A full-throttle flashback: Poonam Saxena on India’s early F1 film, Apradh
A full-throttle flashback: Poonam Saxena on India’s early F1 film, Apradh

Feroz Khan’s directorial debut, it featured the flamboyant star in the role of a race-car driver. The opening credits consisted of four-and-a-half minutes of real racing footage from Nurburgring, Germany. (Khan is said to have bought the footage from a local TV channel.)

I remember thinking it slightly curious that Khan would choose professional car-racing as the backdrop of his first movie, at a time when there was hardly any public awareness of the sport in India. But then this was an actor known for his cool Western style. He had a personal fondness for leather boots and cowboy hats. The heroines in his films wore miniskirts and short shorts.

In Apradh, when the hero, Ram, first meets the heroine, Meena (Mumtaz), she is wearing a gold jacket, knee-high boots and tiny shorts (which were called hot pants back in the day). Later on, she wears a black string bikini, then considered a very daring move. Some heroines did wear swimsuits in films; Nalini Jaywant, in fact, wore one as far back as the 1950 film Sangram. But these were usually demure one-piece affairs, sometimes extending into rather long shorts. Skimpy bikinis were a rarity. In a recent TV interview, Mumtaz said she was hesitant to wear the bikini at first. Khan convinced her to give it a shot. “He promised me he would cut the scene if I disapproved of it… when I saw the scene I thought I was looking very nice,” she said.
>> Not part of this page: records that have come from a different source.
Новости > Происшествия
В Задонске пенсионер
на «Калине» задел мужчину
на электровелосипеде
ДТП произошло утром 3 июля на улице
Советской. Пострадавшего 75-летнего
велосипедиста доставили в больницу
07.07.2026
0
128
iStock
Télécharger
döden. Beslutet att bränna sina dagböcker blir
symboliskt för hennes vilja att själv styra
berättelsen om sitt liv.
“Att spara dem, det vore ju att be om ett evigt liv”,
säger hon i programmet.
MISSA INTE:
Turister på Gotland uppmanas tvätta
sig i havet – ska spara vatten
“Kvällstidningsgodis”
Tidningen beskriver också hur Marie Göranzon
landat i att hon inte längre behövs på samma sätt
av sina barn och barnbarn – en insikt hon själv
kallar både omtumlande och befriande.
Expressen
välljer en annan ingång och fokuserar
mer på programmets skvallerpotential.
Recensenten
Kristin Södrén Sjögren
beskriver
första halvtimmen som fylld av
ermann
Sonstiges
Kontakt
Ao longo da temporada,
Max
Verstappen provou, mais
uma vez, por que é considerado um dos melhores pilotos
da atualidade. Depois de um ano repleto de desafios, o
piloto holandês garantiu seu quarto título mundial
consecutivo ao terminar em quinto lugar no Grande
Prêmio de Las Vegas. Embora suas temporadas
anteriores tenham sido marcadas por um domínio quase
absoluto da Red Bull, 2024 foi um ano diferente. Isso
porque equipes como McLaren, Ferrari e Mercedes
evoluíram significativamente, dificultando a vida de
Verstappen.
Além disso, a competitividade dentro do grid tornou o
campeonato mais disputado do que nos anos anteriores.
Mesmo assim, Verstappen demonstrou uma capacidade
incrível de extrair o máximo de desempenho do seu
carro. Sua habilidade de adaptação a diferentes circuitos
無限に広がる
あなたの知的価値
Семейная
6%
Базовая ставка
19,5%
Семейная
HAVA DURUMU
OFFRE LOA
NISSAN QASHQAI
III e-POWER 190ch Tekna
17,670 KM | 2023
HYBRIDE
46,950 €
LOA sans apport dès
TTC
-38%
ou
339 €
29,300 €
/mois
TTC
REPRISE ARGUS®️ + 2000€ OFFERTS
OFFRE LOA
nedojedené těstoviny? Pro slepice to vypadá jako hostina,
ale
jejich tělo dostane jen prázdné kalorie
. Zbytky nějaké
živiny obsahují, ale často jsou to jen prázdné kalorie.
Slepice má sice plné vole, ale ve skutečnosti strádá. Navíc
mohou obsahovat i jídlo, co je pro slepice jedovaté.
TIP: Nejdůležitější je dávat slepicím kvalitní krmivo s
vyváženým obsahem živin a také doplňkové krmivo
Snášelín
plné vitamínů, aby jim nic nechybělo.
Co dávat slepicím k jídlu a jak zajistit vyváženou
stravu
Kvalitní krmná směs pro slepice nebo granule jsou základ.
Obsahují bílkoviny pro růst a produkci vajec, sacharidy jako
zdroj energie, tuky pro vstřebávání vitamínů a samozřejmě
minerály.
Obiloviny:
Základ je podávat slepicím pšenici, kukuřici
The first half of Apradh is set in Europe and follows the racer Ram as he helps Meena escape the clutches of a vicious gang of diamond-smugglers. In the second half, the racing car is forgotten and the action shifts to India. Ram and Meena marry and he finds a job as a factory foreman. But their troubles are far from over.
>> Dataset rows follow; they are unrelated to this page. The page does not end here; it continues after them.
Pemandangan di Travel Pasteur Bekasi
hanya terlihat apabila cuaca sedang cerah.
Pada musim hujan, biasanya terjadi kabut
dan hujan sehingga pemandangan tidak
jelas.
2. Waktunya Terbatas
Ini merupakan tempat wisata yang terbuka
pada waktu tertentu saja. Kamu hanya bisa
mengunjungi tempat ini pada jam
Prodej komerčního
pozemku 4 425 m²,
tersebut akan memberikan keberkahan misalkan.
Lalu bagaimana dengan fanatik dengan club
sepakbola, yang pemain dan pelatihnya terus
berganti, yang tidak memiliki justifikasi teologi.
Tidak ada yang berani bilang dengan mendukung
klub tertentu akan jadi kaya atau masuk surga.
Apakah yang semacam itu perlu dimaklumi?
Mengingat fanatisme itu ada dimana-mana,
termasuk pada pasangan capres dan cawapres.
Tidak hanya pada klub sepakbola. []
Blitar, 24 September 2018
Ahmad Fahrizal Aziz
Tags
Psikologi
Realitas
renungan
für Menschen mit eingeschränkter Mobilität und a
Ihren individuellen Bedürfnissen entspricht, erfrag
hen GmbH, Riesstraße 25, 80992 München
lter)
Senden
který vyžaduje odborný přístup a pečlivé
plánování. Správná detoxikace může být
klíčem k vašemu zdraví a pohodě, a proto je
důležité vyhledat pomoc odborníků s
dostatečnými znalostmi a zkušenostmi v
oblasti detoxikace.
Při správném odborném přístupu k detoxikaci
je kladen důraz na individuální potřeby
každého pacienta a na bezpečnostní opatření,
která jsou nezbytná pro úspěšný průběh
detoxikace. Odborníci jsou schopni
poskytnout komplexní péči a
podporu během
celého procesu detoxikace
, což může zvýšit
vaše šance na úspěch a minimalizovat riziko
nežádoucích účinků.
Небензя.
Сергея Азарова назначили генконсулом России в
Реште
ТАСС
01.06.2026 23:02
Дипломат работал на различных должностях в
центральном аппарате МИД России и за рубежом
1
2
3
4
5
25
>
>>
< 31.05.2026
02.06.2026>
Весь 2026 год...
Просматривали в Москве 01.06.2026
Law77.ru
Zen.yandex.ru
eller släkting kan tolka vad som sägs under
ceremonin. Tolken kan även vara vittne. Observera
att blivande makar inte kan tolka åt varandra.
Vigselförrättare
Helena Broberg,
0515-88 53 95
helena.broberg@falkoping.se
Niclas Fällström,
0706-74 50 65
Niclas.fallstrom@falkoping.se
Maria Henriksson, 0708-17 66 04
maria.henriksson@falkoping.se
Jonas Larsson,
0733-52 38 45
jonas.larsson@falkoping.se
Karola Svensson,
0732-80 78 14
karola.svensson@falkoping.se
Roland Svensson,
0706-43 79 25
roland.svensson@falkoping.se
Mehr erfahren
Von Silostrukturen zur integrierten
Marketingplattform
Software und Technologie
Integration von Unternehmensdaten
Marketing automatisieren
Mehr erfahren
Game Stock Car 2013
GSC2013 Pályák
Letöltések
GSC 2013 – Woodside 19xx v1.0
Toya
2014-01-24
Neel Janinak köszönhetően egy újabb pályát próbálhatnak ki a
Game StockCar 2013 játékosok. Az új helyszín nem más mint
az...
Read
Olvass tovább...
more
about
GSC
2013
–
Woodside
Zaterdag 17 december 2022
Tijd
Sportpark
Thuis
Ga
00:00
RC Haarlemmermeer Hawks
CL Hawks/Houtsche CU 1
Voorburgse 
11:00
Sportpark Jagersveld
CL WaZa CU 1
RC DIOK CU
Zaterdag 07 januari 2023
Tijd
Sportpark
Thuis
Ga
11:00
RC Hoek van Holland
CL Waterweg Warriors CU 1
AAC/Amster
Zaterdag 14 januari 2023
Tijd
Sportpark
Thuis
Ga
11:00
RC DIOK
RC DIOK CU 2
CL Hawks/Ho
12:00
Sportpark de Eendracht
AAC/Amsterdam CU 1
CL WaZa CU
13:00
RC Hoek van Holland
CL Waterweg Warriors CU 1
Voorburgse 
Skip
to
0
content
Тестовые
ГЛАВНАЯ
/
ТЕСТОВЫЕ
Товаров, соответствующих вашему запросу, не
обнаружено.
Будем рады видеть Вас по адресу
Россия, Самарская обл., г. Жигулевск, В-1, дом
He must now fight another gang of criminals, this one led by his brother Harnam (Prem Chopra). The two parts seem almost like two different films, though both contain early signs of Khan’s penchant for over-the-top villains. The baddies in the first half include a dazed hoodlum in sunglasses and brightly coloured clothes, and a sadistic and scantily clad moll. Back in India, Harnam’s nightclub is eye-popping: it has a revolving bar surrounded by small circular pools in which bikini-clad women frolic. There is also a stuffed leopard on a wall, several fountains, and a man in a sombrero playing a guitar.

It always seemed to me that Khan struggled to marry his keen Western sensibilities with the conventions of commercial Hindi cinema. Sometimes the marriage was successful, as in the box-office hit Qurbani (1980; about two men in love with the same woman, and a villain determined to use this against them). With its star cast of Khan, Vinod Khanna, Zeenat Aman, Amjad Khan and Amrish Puri, it had flourishes typical of the director. Early on, for instance, Khan smashes the villain’s Mercedes to prove a point (at a time when most Indians wouldn’t even have recognised the logo.)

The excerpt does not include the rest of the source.